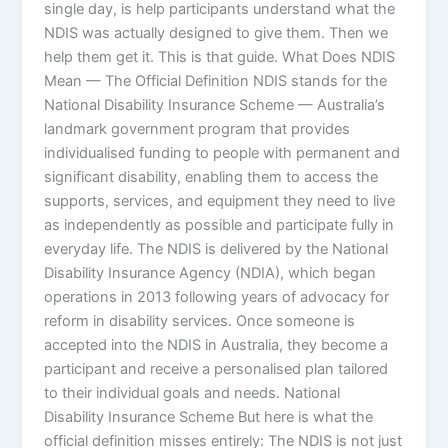
single day, is help participants understand what the
NDIS was actually designed to give them. Then we
help them get it. This is that guide. What Does NDIS
Mean — The Official Definition NDIS stands for the
National Disability Insurance Scheme — Australia’s
landmark government program that provides
individualised funding to people with permanent and
significant disability, enabling them to access the
supports, services, and equipment they need to live
as independently as possible and participate fully in
everyday life. The NDIS is delivered by the National
Disability Insurance Agency (NDIA), which began
operations in 2013 following years of advocacy for
reform in disability services. Once someone is
accepted into the NDIS in Australia, they become a
participant and receive a personalised plan tailored
to their individual goals and needs. National
Disability Insurance Scheme But here is what the
official definition misses entirely: The NDIS is not just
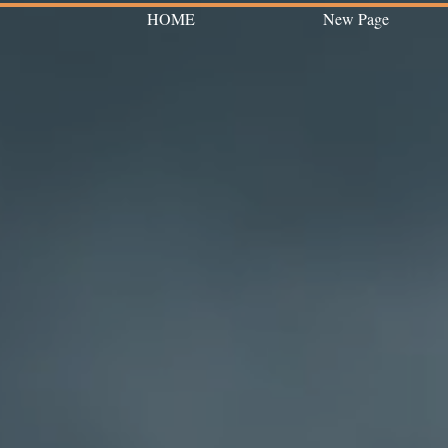
HOME
New Page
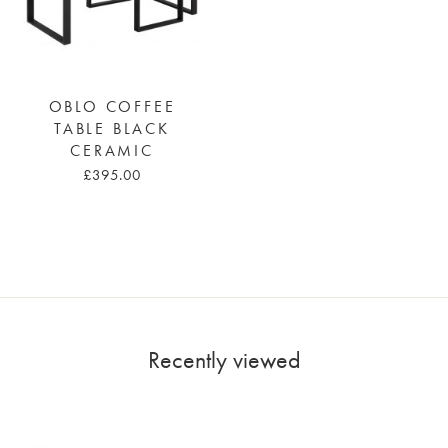
OBLO COFFEE
TABLE BLACK
CERAMIC
£395.00
Recently viewed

- - - -

Every line of the listing that includes the word "Scheme" forms the answer.

National Disability Insurance Scheme — Australia’s
Disability Insurance Scheme But here is what the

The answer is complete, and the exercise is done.